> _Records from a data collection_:
[Start of Attachment]

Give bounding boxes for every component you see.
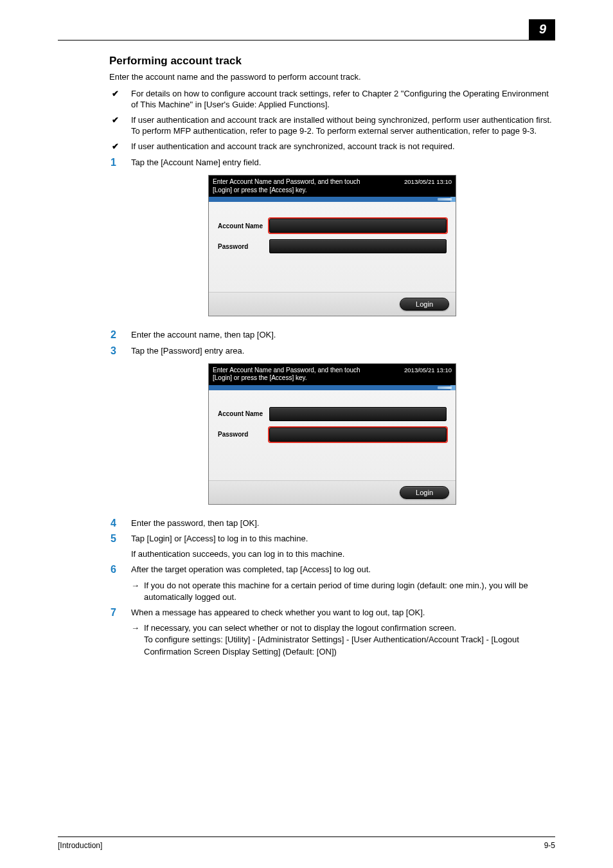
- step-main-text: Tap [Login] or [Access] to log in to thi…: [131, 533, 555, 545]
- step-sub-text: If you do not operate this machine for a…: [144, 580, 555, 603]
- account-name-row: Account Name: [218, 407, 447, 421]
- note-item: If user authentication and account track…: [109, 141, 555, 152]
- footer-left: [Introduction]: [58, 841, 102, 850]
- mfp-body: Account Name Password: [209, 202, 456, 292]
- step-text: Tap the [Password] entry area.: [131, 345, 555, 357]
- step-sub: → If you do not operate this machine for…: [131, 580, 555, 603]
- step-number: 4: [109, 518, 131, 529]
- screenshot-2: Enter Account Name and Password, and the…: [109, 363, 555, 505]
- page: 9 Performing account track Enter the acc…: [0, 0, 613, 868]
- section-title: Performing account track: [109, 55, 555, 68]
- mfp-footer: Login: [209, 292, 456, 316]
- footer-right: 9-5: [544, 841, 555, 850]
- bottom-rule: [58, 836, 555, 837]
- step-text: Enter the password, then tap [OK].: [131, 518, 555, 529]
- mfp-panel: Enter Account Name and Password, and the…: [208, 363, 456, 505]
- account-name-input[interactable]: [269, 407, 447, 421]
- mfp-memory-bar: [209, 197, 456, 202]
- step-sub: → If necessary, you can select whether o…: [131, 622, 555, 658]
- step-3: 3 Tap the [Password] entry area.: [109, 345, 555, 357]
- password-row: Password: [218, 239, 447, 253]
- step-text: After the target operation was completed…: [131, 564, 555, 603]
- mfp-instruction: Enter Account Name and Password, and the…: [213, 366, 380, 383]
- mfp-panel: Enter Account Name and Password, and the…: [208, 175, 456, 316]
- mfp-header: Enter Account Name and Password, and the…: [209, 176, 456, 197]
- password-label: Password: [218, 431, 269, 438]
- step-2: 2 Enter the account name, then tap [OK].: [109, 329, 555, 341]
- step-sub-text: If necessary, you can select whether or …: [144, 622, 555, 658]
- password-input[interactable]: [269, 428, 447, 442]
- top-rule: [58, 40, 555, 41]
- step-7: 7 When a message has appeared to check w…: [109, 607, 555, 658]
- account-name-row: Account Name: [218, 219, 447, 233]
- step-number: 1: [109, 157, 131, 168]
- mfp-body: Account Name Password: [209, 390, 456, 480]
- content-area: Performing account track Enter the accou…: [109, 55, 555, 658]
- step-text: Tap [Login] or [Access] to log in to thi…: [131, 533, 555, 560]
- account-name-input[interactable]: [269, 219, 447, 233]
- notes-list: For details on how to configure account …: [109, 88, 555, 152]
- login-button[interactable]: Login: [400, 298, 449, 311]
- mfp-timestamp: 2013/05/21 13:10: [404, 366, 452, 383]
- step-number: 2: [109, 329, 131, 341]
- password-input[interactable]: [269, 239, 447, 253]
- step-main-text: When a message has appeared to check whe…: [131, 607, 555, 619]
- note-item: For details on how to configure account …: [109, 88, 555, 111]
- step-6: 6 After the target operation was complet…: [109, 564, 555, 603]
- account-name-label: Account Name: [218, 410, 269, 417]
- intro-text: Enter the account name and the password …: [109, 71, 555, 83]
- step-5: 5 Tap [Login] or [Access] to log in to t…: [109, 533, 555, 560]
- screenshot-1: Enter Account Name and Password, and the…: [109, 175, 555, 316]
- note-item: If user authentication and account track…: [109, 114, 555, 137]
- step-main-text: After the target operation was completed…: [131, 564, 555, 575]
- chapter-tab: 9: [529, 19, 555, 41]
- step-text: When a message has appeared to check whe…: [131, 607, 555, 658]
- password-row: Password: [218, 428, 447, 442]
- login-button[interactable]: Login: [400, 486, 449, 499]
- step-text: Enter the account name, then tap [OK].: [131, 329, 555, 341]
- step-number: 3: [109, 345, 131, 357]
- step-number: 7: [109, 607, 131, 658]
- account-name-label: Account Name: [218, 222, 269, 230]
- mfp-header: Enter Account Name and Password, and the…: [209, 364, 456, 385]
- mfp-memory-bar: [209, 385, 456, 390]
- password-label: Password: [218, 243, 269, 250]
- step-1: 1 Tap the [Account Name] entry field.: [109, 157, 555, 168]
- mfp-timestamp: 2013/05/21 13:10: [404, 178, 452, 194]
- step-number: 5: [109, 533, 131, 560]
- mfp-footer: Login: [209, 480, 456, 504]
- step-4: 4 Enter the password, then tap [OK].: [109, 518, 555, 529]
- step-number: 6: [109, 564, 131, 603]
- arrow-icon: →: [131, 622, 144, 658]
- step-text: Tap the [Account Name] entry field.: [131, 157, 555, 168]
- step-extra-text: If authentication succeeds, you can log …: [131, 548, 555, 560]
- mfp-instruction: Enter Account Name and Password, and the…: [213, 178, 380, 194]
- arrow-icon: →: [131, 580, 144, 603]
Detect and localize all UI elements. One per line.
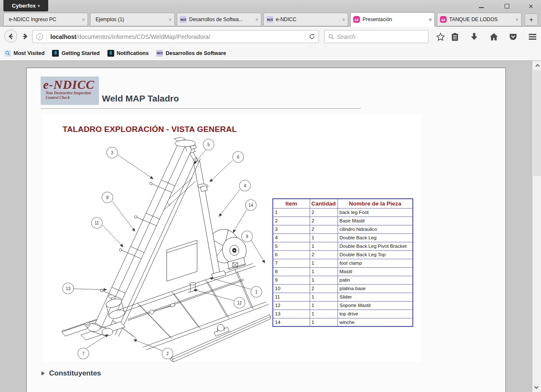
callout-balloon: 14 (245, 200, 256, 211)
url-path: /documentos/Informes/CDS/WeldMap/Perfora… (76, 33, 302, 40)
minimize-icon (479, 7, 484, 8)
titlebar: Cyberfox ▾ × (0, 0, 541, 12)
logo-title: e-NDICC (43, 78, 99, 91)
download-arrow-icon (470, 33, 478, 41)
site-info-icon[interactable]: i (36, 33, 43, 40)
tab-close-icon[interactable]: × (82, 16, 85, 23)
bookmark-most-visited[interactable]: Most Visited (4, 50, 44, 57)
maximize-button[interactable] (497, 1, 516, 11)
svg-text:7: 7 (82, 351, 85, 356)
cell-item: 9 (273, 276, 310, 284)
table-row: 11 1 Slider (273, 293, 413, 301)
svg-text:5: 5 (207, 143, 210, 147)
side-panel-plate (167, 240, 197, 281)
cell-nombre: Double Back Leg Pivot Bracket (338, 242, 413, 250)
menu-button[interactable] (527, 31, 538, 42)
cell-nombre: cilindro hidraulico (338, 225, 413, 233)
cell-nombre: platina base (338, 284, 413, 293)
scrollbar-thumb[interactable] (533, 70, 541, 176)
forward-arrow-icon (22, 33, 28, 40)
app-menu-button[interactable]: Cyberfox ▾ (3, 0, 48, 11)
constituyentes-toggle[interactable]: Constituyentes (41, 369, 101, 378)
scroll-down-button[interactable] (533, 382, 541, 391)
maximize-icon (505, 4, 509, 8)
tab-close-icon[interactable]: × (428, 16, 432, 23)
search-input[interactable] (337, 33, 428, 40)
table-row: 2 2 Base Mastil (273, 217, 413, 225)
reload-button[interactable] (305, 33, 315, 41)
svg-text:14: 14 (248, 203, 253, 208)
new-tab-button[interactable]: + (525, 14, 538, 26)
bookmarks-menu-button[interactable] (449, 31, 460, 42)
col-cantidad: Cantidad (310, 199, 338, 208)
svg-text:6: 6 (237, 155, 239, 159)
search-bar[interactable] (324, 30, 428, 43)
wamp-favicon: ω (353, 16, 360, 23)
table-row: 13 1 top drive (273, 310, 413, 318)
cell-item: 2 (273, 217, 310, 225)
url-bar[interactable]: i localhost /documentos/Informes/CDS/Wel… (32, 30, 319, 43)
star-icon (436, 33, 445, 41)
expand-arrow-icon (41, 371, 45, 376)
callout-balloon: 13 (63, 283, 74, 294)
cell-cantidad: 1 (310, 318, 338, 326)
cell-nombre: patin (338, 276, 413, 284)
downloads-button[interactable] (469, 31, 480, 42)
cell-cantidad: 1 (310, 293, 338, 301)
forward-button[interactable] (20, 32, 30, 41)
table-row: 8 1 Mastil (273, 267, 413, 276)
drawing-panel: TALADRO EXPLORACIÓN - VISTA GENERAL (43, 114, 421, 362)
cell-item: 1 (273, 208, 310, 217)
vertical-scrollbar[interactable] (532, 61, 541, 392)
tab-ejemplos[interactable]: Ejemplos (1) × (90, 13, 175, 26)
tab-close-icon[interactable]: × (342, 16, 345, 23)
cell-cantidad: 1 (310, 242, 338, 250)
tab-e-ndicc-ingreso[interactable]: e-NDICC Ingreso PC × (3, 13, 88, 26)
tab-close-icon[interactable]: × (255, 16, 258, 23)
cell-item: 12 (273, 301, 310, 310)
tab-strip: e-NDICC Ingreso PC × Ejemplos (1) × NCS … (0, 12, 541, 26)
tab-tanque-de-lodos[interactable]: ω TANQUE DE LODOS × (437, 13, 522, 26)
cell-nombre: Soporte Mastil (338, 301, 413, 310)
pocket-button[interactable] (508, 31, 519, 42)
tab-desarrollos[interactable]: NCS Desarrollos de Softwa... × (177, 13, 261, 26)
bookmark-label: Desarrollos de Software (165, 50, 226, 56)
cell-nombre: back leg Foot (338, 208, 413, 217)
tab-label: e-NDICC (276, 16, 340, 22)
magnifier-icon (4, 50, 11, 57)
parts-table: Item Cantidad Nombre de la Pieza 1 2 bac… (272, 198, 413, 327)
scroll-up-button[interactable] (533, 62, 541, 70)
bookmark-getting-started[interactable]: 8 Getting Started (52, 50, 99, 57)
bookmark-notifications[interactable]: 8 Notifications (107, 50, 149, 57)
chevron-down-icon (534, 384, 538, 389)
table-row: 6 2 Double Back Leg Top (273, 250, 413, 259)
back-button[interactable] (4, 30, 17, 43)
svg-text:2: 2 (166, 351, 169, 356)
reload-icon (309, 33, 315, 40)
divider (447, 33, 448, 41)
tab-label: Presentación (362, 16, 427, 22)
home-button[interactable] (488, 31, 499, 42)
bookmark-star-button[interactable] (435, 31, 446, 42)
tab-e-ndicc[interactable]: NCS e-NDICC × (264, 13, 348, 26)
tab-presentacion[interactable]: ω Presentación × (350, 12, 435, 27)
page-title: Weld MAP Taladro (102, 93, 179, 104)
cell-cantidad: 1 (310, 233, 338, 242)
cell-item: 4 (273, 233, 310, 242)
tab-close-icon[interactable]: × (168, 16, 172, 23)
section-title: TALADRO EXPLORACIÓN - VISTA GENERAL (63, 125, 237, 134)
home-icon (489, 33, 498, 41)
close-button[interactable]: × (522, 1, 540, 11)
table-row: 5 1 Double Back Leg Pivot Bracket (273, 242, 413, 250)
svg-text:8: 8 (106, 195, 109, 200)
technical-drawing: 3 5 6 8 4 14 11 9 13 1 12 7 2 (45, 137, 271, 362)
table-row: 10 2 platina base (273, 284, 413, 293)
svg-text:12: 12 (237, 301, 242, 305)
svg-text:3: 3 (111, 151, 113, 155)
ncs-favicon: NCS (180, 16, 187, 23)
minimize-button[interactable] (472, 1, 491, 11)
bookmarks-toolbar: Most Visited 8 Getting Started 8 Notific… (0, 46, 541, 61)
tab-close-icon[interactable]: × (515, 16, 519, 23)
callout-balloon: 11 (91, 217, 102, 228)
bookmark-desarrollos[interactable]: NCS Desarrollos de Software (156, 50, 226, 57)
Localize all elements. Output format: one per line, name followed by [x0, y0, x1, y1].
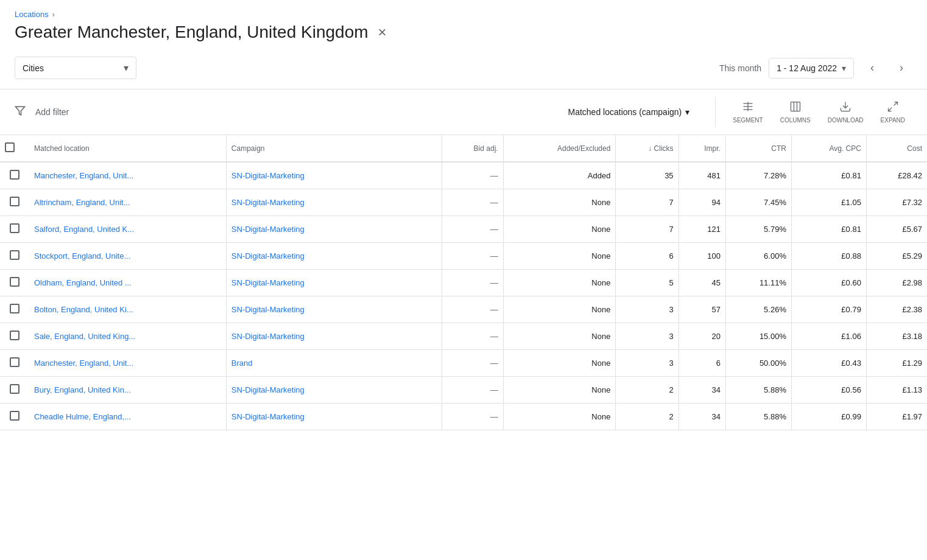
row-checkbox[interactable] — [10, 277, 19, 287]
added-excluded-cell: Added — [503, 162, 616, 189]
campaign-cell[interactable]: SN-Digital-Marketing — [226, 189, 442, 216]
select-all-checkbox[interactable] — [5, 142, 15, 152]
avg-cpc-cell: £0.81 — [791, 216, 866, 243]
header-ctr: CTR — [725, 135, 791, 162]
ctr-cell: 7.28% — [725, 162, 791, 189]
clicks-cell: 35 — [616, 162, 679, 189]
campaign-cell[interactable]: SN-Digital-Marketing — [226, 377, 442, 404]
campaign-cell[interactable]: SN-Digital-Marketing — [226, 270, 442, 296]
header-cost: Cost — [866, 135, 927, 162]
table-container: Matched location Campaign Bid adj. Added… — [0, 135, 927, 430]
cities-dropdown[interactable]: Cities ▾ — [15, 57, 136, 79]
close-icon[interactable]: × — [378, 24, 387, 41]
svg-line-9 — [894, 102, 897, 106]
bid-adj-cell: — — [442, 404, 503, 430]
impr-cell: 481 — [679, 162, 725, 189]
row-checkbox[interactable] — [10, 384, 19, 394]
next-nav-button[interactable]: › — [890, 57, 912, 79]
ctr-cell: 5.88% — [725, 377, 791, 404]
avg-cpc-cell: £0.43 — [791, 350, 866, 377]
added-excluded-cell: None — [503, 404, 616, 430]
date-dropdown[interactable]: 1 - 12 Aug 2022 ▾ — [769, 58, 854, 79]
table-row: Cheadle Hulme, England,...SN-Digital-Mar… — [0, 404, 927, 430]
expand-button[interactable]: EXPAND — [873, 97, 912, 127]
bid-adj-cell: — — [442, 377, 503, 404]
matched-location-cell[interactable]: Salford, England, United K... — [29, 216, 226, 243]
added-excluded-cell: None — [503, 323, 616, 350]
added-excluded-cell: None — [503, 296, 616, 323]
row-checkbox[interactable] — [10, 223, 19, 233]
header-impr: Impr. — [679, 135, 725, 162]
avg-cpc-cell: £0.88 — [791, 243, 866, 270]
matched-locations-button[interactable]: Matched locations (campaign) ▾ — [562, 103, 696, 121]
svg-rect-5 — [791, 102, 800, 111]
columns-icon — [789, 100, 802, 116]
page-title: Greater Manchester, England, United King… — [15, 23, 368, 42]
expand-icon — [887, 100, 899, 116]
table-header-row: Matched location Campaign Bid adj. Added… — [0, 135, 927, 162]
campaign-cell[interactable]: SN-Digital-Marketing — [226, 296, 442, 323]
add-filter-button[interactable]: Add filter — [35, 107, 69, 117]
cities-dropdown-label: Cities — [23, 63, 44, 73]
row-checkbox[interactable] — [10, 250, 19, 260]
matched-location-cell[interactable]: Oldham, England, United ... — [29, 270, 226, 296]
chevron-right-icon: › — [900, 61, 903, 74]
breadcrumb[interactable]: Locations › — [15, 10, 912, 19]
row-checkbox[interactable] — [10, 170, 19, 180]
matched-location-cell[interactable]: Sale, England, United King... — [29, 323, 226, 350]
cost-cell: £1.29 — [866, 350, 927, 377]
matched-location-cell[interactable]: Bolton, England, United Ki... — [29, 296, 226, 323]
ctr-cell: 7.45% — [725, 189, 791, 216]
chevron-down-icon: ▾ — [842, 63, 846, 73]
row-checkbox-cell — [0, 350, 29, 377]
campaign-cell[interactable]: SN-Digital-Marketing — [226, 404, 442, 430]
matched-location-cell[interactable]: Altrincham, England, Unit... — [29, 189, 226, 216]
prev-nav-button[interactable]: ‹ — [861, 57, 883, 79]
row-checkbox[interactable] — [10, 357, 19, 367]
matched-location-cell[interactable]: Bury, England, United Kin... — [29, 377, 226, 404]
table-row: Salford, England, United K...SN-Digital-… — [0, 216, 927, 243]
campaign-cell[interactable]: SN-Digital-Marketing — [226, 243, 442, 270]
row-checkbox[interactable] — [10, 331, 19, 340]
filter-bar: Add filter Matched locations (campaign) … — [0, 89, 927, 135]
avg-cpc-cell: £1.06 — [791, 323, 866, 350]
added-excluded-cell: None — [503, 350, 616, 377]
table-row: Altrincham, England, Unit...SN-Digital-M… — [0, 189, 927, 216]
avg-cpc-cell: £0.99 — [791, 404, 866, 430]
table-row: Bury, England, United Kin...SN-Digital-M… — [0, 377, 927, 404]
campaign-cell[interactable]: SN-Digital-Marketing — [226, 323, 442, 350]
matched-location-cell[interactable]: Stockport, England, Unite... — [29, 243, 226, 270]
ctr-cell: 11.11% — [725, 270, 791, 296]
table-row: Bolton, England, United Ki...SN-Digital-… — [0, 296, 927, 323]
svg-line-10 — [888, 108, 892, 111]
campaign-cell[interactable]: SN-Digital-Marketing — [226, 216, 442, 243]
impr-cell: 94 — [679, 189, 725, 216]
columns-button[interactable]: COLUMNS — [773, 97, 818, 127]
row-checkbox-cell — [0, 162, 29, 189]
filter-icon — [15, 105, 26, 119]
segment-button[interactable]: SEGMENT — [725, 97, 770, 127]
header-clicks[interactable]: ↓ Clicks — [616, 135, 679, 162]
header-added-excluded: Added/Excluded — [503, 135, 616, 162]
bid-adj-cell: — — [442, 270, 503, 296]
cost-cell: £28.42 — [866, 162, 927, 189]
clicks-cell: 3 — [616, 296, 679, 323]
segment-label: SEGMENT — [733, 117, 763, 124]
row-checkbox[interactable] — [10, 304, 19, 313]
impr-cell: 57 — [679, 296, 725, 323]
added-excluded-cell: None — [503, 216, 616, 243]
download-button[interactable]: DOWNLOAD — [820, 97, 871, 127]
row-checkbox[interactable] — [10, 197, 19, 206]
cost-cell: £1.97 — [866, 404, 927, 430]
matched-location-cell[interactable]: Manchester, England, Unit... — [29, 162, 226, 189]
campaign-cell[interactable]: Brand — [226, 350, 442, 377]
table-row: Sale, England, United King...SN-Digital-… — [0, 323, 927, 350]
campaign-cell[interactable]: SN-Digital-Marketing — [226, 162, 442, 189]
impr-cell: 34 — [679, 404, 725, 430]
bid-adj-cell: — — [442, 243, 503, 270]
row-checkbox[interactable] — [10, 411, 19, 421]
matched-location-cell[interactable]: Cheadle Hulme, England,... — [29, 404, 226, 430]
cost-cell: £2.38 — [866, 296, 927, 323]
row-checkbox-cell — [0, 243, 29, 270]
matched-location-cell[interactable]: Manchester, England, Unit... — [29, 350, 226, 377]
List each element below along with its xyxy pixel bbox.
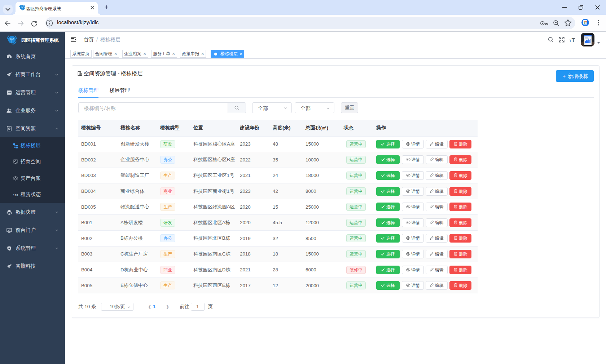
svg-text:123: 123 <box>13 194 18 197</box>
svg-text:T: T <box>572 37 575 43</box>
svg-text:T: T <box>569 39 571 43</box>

[End of Attachment]

For the word "machine", count the lines in the records that contain it. Give the number and no other words.

2